INPUT RECORDS –
--- START ---
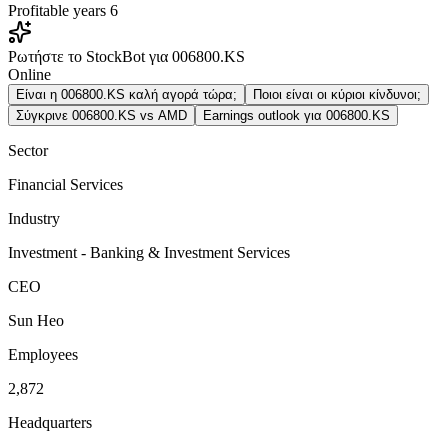
Profitable years
6
Ρωτήστε το StockBot για 006800.KS
Online
Είναι η 006800.KS καλή αγορά τώρα;
Ποιοι είναι οι κύριοι κίνδυνοι;
Σύγκρινε 006800.KS vs AMD
Earnings outlook για 006800.KS
Sector
Financial Services
Industry
Investment - Banking & Investment Services
CEO
Sun Heo
Employees
2,872
Headquarters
--- END ---
PROBLEM TO SOLVE –
Using the material above, work out how many lines contain the string "Services". Give the number only.

ANSWER –
2